*** Opening of TASK MATERIAL ***
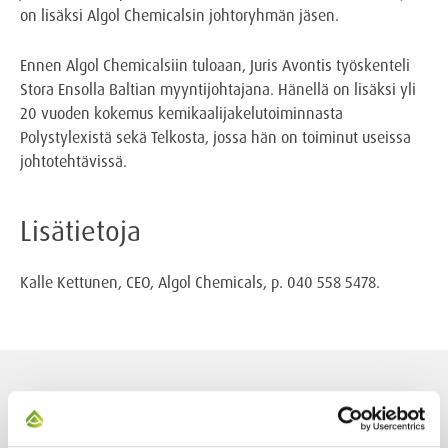
on lisäksi Algol Chemicalsin johtoryhmän jäsen.
Ennen Algol Chemicalsiin tuloaan, Juris Avontis työskenteli
Stora Ensolla Baltian myyntijohtajana. Hänellä on lisäksi yli
20 vuoden kokemus kemikaalijakelutoiminnasta
Polystylexistä sekä Telkosta, jossa hän on toiminut useissa
johtotehtävissä.
Lisätietoja
Kalle Kettunen, CEO, Algol Chemicals, p. 040 558 5478.
AJANKOHTAISET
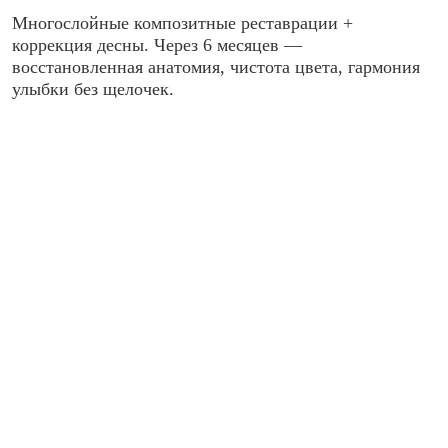
Многослойные композитные реставрации +
коррекция десны. Через 6 месяцев —
восстановленная анатомия, чистота цвета, гармония
улыбки без щелочек.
*** Close of TASK MATERIAL ***
▶ **ASSIGNMENT**
Output the data above exactly; pictures do not belong in the copy.

▶ **SOLUTION TO THE EXERCISE**
on lisäksi Algol Chemicalsin johtoryhmän jäsen.
Ennen Algol Chemicalsiin tuloaan, Juris Avontis työskenteli
Stora Ensolla Baltian myyntijohtajana. Hänellä on lisäksi yli
20 vuoden kokemus kemikaalijakelutoiminnasta
Polystylexistä sekä Telkosta, jossa hän on toiminut useissa
johtotehtävissä.
Lisätietoja
Kalle Kettunen, CEO, Algol Chemicals, p. 040 558 5478.
AJANKOHTAISET
Многослойные композитные реставрации +
коррекция десны. Через 6 месяцев —
восстановленная анатомия, чистота цвета, гармония
улыбки без щелочек.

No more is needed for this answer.